Claim: The sequence $a_n=(4n+3)/n$ has limit $4$.

Note that this intuitively obvious since $a_n=4+3/n$ and $3/n\to 0$ is reasonable.

For a rigorous proof we need to use the definition (applying a definition to find something is often called **using first principles ).**

Given an $\varepsilon $ we will need to find an $N$ which depends on that $\varepsilon $.

First we simplify $|a_n-a|$ as it plays a central role in the definition. This simplification follows from a straightforward chain of equalities:

\[

|a_n-a|=|a_n-4|

= \left| \frac{4n+3}{n} -4 \right|

=\left| \frac{4n+3-4n}{n} \right|

= \left| \frac{3}{n} \right|

= \frac{3}{n} .

\]

Note that the last equality occurs because $n>0$ and hence $3/n>0$.

Now we can investigate $|a_n-a|\lt \varepsilon $:

\begin{align*}

|a_n-4| \lt \varepsilon &\iff \frac{3}{n} \lt \varepsilon \\

&\iff \frac{3}{\varepsilon } \lt n .

\end{align*}

Reading from *bottom* to *top*, we have the condition

\[

n>\frac{3}{\varepsilon } \Longrightarrow |a_n-4| \lt \varepsilon .

\]

This is almost what we want. We want a $N$ such that when $n>N$ we get $|a_n-4| \lt \varepsilon $.

Hence take $N$ to be a natural number greater than $\frac{3}{\varepsilon } $. Then if $n>N$ we obviously have $n>\frac{3}{\varepsilon } $.

Let’s recap what we have proved:

- Let $N$ be a natural number greater than $\frac{3}{\varepsilon } $.
- If $n>N$, then $n > \frac{3}{\varepsilon } $.
- If $n>\frac{3}{\varepsilon } $, then $ |a_n-4| \lt \varepsilon $.

This shows that $a_n$ has limit $4$ but we do not write the solution in this way. We rewrite it without showing where we got $N$ from. We just show that our $N$ gives us what we want. (No doubt you will have had teachers who say that you should show your working. Well, here we are not showing all our working, just the bit that proves the result!)

Here is the polished version that proves that $(4n+3)/n\to 4$. Note that we use the working from above but rearrange it into a different format.

**Polished version: ** The sequence $a_n=(4n+3)/n$ has limit $4$.

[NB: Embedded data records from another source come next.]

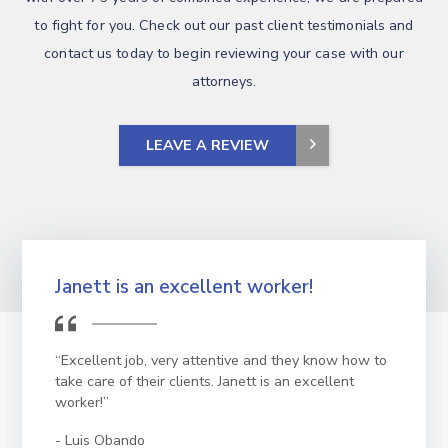
to fight for you. Check out our past client testimonials and
contact us today to begin reviewing your case with our
attorneys.
LEAVE A REVIEW
Janett is an excellent worker!
“Excellent job, very attentive and they know how to
take care of their clients. Janett is an excellent
worker!”
Luis Obando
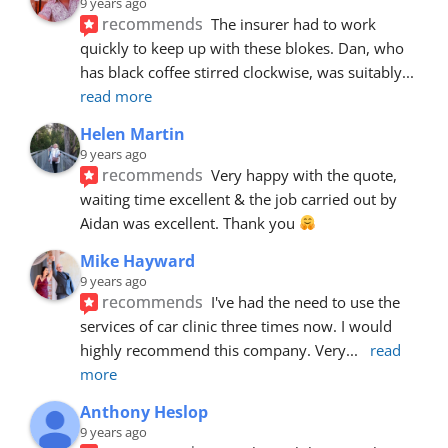
9 years ago
recommends
The insurer had to work 
quickly to keep up with these blokes. Dan, who 
has black coffee stirred clockwise, was suitably
... 
read more
Helen Martin
9 years ago
recommends
Very happy with the quote, 
waiting time excellent & the job carried out by 
Aidan was excellent. Thank you 
Mike Hayward
9 years ago
recommends
I've had the need to use the 
services of car clinic three times now. I would 
highly recommend this company. Very
... 
read 
more
Anthony Heslop
9 years ago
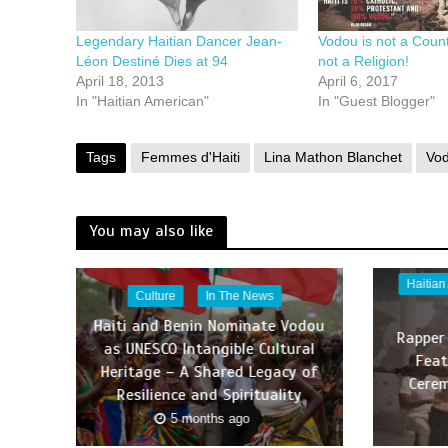
Legendary Haitian Dancer Jean-
Vodou is not a Countr
Léon Destiné Dies at 94
not a Religion!
April 18, 2013
April 6, 2017
In "Haitian American"
In "Guest Blogger"
Tags
Femmes d'Haiti
Lina Mathon Blanchet
Vo
You may also like
Haitian
Culture
In The News
Haiti and Benin Nominate Vodou
Rapper
as UNESCO Intangible Cultural
Feat
Heritage – A Shared Legacy of
Cerem
Resilience and Spirituality
5 months ago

Given $\varepsilon >0 $, let $N$ be a natural number greater than $\frac{3}{\varepsilon } $. If $n>N$, then $\frac{3}{n} \lt \varepsilon $ and we have

\begin{align*}

|a_n-4| &= \left| \frac{4n+3}{n} -4 \right| \\

&= \left| \frac{4n+3-4n}{n} \right| \\

&= \left| \frac{3}{n} \right| \\

&= \frac{3}{n} \\

&\lt \varepsilon .

\end{align*}

Notice that in our working we had a string of equivalences marked by $\iff $ and that these involved $\varepsilon $. In the write up, we did not use $\varepsilon $ and the implication $\Longrightarrow $ was used but not explicitly. It is used implicitly in the logic of our argument.